Exercise inputs:
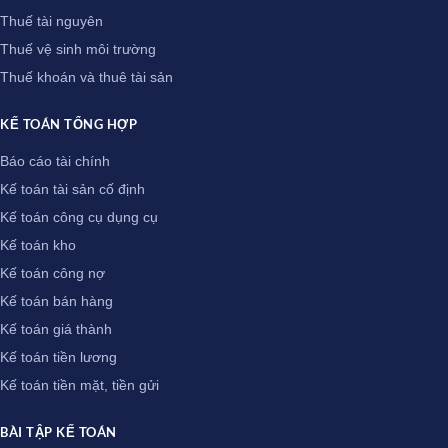
Thuế tài nguyên
Thuế vệ sinh môi trường
Thuế khoán và thuê tài sản
KẾ TOÁN TỔNG HỢP
Báo cáo tài chính
Kế toán tài sản cố định
Kế toán công cụ dụng cụ
Kế toán kho
Kế toán công nợ
Kế toán bán hàng
Kế toán giá thành
Kế toán tiền lương
Kế toán tiền mặt, tiền gửi
BÀI TẬP KẾ TOÁN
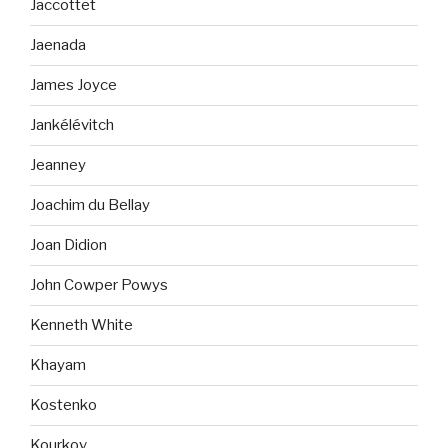
Jaccottet
Jaenada
James Joyce
Jankélévitch
Jeanney
Joachim du Bellay
Joan Didion
John Cowper Powys
Kenneth White
Khayam
Kostenko
Kourkov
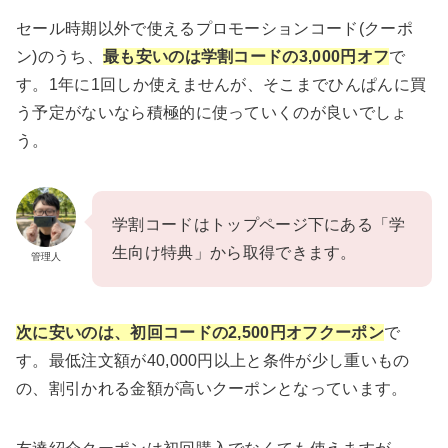
セール時期以外で使えるプロモーションコード(クーポ
ン)のうち、
最も安いのは学割コードの3,000円オフ
で
す。1年に1回しか使えませんが、そこまでひんぱんに買
う予定がないなら積極的に使っていくのが良いでしょ
う。
学割コードはトップページ下にある「学
生向け特典」から取得できます。
管理人
次に安いのは、初回コードの2,500円オフクーポン
で
す。最低注文額が40,000円以上と条件が少し重いもの
の、割引かれる金額が高いクーポンとなっています。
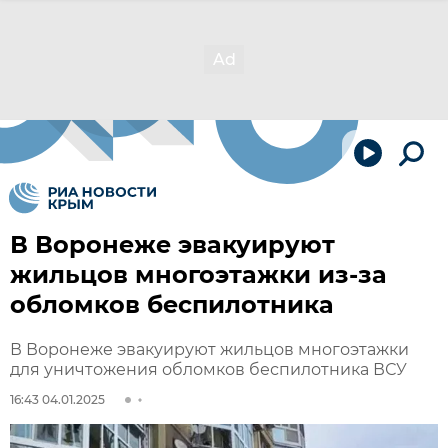
В Воронеже эвакуируют
жильцов многоэтажки из-за
обломков беспилотника
В Воронеже эвакуируют жильцов многоэтажки
для уничтожения обломков беспилотника ВСУ
16:43 04.01.2025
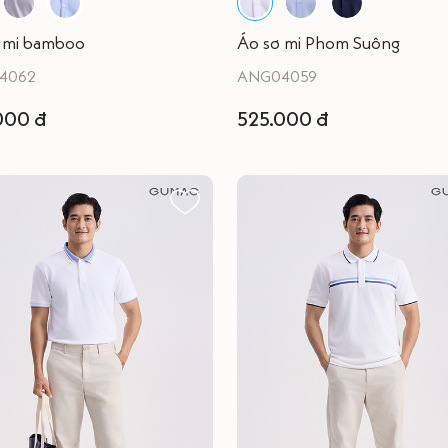
 mi bamboo
Áo sơ mi Phom Suông
4062
ANG04059
000 đ
525.000 đ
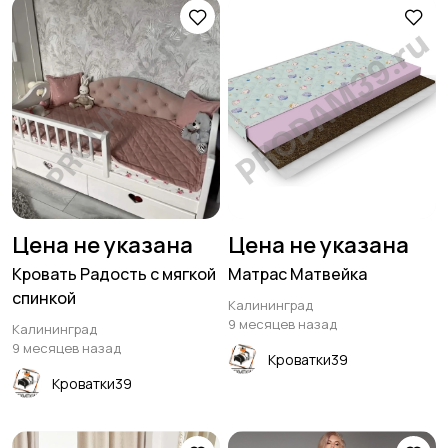
Цена не указана
Цена не указана
Кровать Радость с мягкой
Матрас Матвейка
спинкой
Калининград
9 месяцев назад
Калининград
9 месяцев назад
Кроватки39
Кроватки39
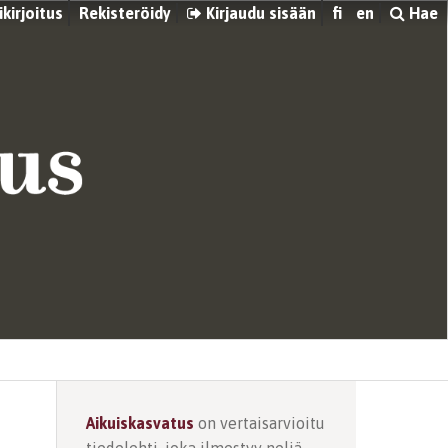
kirjoitus
Rekisteröidy
Kirjaudu sisään
fi
en
Hae
Aikuiskasvatus
on vertaisarvioitu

Activity: Word for word, restate the lines from the line with "Kế toán công cụ dụng cụ" through the last line of the entries, and nothing beyond them. Omit pictures.

Response area:
Kế toán công cụ dụng cụ
Kế toán kho
Kế toán công nợ
Kế toán bán hàng
Kế toán giá thành
Kế toán tiền lương
Kế toán tiền mặt, tiền gửi
BÀI TẬP KẾ TOÁN
Jaccottet
Jaenada
James Joyce
Jankélévitch
Jeanney
Joachim du Bellay
Joan Didion
John Cowper Powys
Kenneth White
Khayam
Kostenko
Kourkov
セール時期以外で使えるプロモーションコード(クーポ
ン)のうち、
最も安いのは学割コードの3,000円オフ
で
す。1年に1回しか使えませんが、そこまでひんぱんに買
う予定がないなら積極的に使っていくのが良いでしょ
う。
学割コードはトップページ下にある「学
生向け特典」から取得できます。
管理人
次に安いのは、初回コードの2,500円オフクーポン
で
す。最低注文額が40,000円以上と条件が少し重いもの
の、割引かれる金額が高いクーポンとなっています。
В Воронеже эвакуируют
жильцов многоэтажки из-за
обломков беспилотника
В Воронеже эвакуируют жильцов многоэтажки
для уничтожения обломков беспилотника ВСУ
16:43 04.01.2025
 mi bamboo
Áo sơ mi Phom Suông
4062
ANG04059
000 đ
525.000 đ
Цена не указана
Цена не указана
Кровать Радость с мягкой
Матрас Матвейка
спинкой
Калининград
9 месяцев назад
Калининград
9 месяцев назад
Кроватки39
Кроватки39
kirjoitus
Rekisteröidy
Kirjaudu sisään
fi
en
Hae
Aikuiskasvatus
on vertaisarvioitu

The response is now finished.